Work request :: Transcribe the following records exactly, images excluded.

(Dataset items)
+ + + +
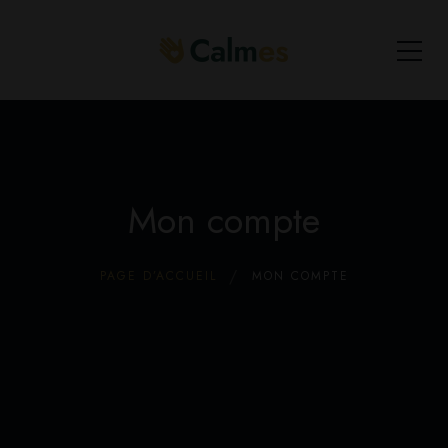
Mon compte
PAGE D’ACCUEIL
MON COMPTE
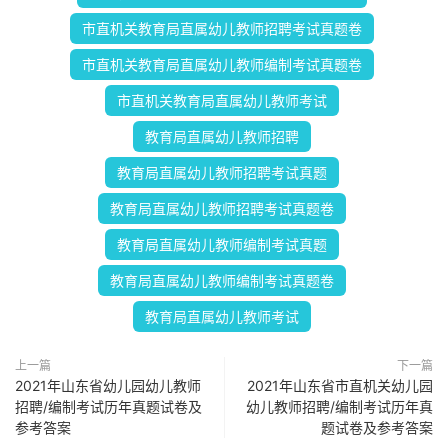
市直机关教育局直属幼儿教师招聘考试真题卷
市直机关教育局直属幼儿教师编制考试真题卷
市直机关教育局直属幼儿教师考试
教育局直属幼儿教师招聘
教育局直属幼儿教师招聘考试真题
教育局直属幼儿教师招聘考试真题卷
教育局直属幼儿教师编制考试真题
教育局直属幼儿教师编制考试真题卷
教育局直属幼儿教师考试
上一篇
下一篇
2021年山东省幼儿园幼儿教师
2021年山东省市直机关幼儿园
招聘/编制考试历年真题试卷及
幼儿教师招聘/编制考试历年真
参考答案
题试卷及参考答案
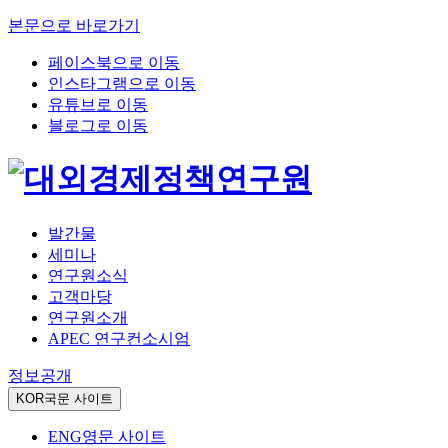
본문으로 바로가기
페이스북으로 이동
인스타그램으로 이동
유튜브로 이동
블로그로 이동
발간물
세미나
연구원소식
고객마당
연구원소개
APEC 연구컨소시엄
정보공개
KOR
국문 사이트
ENG
영문 사이트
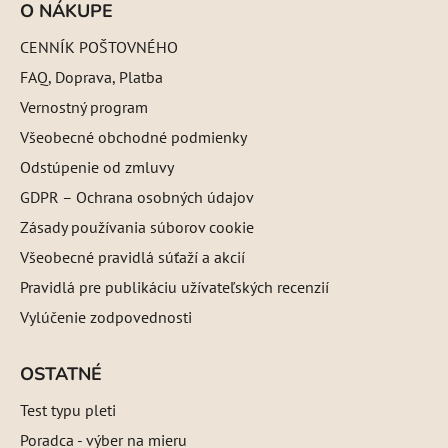
O NÁKUPE
CENNÍK POŠTOVNÉHO
FAQ, Doprava, Platba
Vernostný program
Všeobecné obchodné podmienky
Odstúpenie od zmluvy
GDPR – Ochrana osobných údajov
Zásady používania súborov cookie
Všeobecné pravidlá súťaží a akcií
Pravidlá pre publikáciu užívateľských recenzií
Vylúčenie zodpovednosti
OSTATNÉ
Test typu pleti
Poradca - výber na mieru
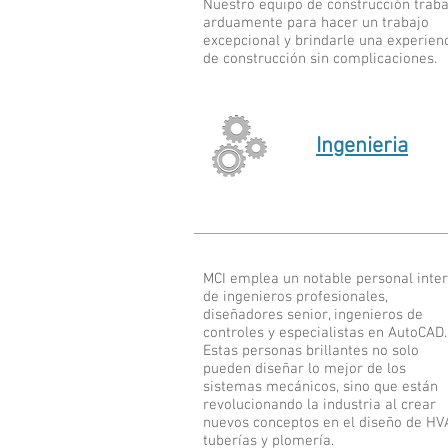
Nuestro equipo de construcción traba
arduamente para hacer un trabajo
excepcional y brindarle una experien
de construcción sin complicaciones.
Ingenieria
MCI emplea un notable personal inte
de ingenieros profesionales,
diseñadores senior, ingenieros de
controles y especialistas en AutoCAD.
Estas personas brillantes no solo
pueden diseñar lo mejor de los
sistemas mecánicos, sino que están
revolucionando la industria al crear
nuevos conceptos en el diseño de HV
tuberías y plomería.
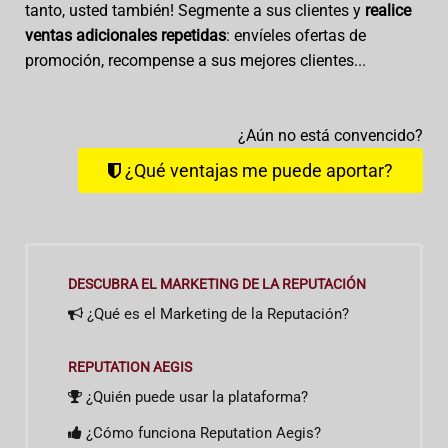
tanto, usted también! Segmente a sus clientes y
realice
ventas adicionales repetidas
: envíeles ofertas de
promoción, recompense a sus mejores clientes...
¿Aún no está convencido?
¿Qué ventajas me puede aportar?
DESCUBRA EL MARKETING DE LA REPUTACIÓN
¿Qué es el Marketing de la Reputación?
REPUTATION AEGIS
¿Quién puede usar la plataforma?
¿Cómo funciona Reputation Aegis?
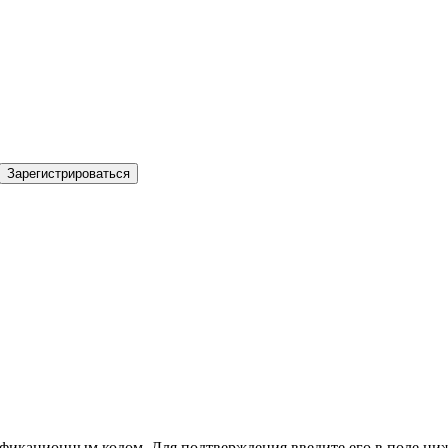
Зарегистрироваться
фикационным кодом. Для подтверждения введите его в поле ниж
+ + + +
Solution to this task ::
Mon compte
PAGE D’ACCUEIL
MON COMPTE
市直机关教育局直属幼儿教师招聘考试真题卷
市直机关教育局直属幼儿教师编制考试真题卷
市直机关教育局直属幼儿教师考试
教育局直属幼儿教师招聘
教育局直属幼儿教师招聘考试真题
教育局直属幼儿教师招聘考试真题卷
教育局直属幼儿教师编制考试真题
教育局直属幼儿教师编制考试真题卷
教育局直属幼儿教师考试
上一篇
下一篇
2021年山东省幼儿园幼儿教师
2021年山东省市直机关幼儿园
招聘/编制考试历年真题试卷及
幼儿教师招聘/编制考试历年真
参考答案
题试卷及参考答案
본문으로 바로가기
페이스북으로 이동
인스타그램으로 이동
유튜브로 이동
블로그로 이동
발간물
세미나
연구원소식
고객마당
연구원소개
APEC 연구컨소시엄
정보공개
KOR
국문 사이트
ENG
영문 사이트
O NÁKUPE
CENNÍK POŠTOVNÉHO
FAQ, Doprava, Platba
Vernostný program
Všeobecné obchodné podmienky
Odstúpenie od zmluvy
GDPR – Ochrana osobných údajov
Zásady používania súborov cookie
Všeobecné pravidlá súťaží a akcií
Pravidlá pre publikáciu užívateľských recenzií
Vylúčenie zodpovednosti
OSTATNÉ
Test typu pleti
Poradca - výber na mieru
Nuestro equipo de construcción traba
arduamente para hacer un trabajo
excepcional y brindarle una experien
de construcción sin complicaciones.
Ingenieria
MCI emplea un notable personal inte
de ingenieros profesionales,
diseñadores senior, ingenieros de
controles y especialistas en AutoCAD.
Estas personas brillantes no solo
pueden diseñar lo mejor de los
sistemas mecánicos, sino que están
revolucionando la industria al crear
nuevos conceptos en el diseño de HV
tuberías y plomería.
tanto, usted también! Segmente a sus clientes y
realice
ventas adicionales repetidas
: envíeles ofertas de
promoción, recompense a sus mejores clientes...
¿Aún no está convencido?
¿Qué ventajas me puede aportar?
DESCUBRA EL MARKETING DE LA REPUTACIÓN
¿Qué es el Marketing de la Reputación?
REPUTATION AEGIS
¿Quién puede usar la plataforma?
¿Cómo funciona Reputation Aegis?
Зарегистрироваться
фикационным кодом. Для подтверждения введите его в поле ниж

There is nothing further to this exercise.